Research and learning—expanding what you know—is an essential part of writing. It helps your characters speak and act with both authority and authenticity. That said…
Read More: What’s the Difference Between Notes and Coverage?
It Is More Important To Be an Expert in Human Beings
Writers’ brains often search for every single reason not to write something. If you’re obsessed with Welding Justice, your brain may harp on the valid point that you are not, in fact, a welder or public defender.
But we must remember that stories are not about jobs, skills, and level of education. They are about people—and people are complicated and contradictory.
Audiences yearn for irony and underdogs. The five-star chef who wants to make an upscale beef sandwich. Wildly privileged and wealthy siblings compete for the only thing they cannot buy—their father’s love. The restaurant business and the world of media empires are window dressing to the central stories and relationships in The Bear and Succession. Knowledge of those workplaces is important, but those can be learned.
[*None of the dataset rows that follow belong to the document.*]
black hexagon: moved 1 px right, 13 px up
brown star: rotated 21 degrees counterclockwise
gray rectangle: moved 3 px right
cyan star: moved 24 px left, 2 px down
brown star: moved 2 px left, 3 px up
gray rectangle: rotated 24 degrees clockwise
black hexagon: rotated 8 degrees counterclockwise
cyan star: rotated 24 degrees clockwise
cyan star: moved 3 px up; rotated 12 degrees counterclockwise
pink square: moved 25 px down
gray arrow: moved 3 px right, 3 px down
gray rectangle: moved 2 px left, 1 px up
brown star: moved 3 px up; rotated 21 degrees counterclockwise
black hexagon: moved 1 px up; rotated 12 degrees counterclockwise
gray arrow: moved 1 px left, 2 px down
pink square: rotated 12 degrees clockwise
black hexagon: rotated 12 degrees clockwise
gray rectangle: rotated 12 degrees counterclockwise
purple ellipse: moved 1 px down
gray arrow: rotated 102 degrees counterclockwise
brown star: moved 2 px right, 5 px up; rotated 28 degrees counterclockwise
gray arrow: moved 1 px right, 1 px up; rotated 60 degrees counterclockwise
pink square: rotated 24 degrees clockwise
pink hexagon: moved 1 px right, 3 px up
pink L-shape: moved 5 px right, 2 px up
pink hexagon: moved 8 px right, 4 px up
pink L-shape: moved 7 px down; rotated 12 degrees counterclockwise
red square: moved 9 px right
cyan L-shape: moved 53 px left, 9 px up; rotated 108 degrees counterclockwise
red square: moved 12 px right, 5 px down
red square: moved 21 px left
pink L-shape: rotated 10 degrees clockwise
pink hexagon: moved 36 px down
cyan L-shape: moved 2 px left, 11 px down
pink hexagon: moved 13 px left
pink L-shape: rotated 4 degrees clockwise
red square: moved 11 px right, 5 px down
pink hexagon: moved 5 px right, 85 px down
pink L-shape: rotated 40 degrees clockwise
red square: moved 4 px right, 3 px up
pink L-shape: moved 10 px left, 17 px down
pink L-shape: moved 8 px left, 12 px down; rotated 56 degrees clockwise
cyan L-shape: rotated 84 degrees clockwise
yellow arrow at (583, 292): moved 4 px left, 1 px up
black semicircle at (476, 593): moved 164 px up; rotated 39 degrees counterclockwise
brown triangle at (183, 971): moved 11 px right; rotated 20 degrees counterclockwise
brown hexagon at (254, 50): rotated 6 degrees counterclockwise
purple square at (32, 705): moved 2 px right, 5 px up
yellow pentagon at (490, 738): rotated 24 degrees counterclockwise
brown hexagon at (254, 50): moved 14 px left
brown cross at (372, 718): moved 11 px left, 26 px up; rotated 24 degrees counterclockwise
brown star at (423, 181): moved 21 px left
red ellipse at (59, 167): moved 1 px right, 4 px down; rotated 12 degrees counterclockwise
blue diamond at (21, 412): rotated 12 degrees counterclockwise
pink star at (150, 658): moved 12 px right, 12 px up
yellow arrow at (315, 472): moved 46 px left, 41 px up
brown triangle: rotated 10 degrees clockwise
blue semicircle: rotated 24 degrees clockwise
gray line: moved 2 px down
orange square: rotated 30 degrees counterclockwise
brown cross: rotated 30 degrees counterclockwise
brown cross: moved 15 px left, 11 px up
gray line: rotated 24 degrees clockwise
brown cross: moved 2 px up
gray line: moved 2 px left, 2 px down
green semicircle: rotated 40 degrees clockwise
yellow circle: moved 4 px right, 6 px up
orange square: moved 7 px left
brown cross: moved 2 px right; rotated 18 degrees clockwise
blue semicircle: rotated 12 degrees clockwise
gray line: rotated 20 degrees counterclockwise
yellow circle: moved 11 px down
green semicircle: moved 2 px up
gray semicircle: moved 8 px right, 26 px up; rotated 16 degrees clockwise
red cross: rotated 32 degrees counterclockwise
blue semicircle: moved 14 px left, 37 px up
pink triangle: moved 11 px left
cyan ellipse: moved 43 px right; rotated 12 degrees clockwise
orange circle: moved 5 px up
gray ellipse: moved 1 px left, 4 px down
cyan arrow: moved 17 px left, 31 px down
Human nature—love, fear, bravery, heartache, grief—must be experienced. Luckily, as human writers, this also falls under the umbrella of “what you know.” However, unless you are writing an autobiography, you cannot “know” how your characters will react because your characters are not real. You must imagine them.
Read More: The Great Debate: How Do You Introduce Characters?
Embrace What You Do Not Know
Imagination is the art of envisioning something that does not exist.
Your characters, because they are not real, can do anything, go anywhere, and even speak in fictional languages.
They can live in a clear fantasy world of warring civilizations with dragons and magic. Or in the seemingly quiet, law-abiding suburbs of Albuquerque, New Mexico.
Storytelling may have structures, but there are no rules. If you go beyond the confines of what you know, you enter the realm of the unknown and that is where discovery happens.
Be Fearless With Your Imagination
Stories without imagination are basically just reports. And those may be informative, but they are not entertaining.
So many amazing stories begin with the simple question, “What if…?” That very question sends you away from “what you know” into the land of what is possible—or even what is impossible—and very quickly it’s clear that “what you know” can be a limitation.
It is precisely the act of confronting what you do not know that leads to breakthroughs and discovery. Brainstorming, dreaming, imagining—thinking outside the metaphorical box of what you know—these activities are vital to the process of writing.
Allow yourself and your characters to explore the unknown. Open yourself to “happy accidents.” Take risks. Be fearless with your imagination.
If you are making discoveries, so is the audience.
An exploratory draft or outline where you push a character into an unknown direction can lead to a discovery that you would never encounter otherwise. Most writers admit that characters eventually tell the writer where they want to go anyway.
So don’t be afraid to follow your characters. It’s their story, after all.
Read More: Your Favorite Writing Format Could Be Holding Back Your Career
Who You Are Is More Powerful Than Writing What You Know
If you only remember one thing from this whole post, remember that who you are is more powerful than what you know.
Your instincts, interests, curiosities, emotions—if you choose to follow them, they will drive your stories to places that you cannot possibly predict.
And that’s storytelling—imagining something that intrigues an audience enough to wonder what happens next.
Like, say, a story about a working-class lawyer whose past as a welder informs their unconventional approach to justice.
OK, maybe we should keep brainstorming that one.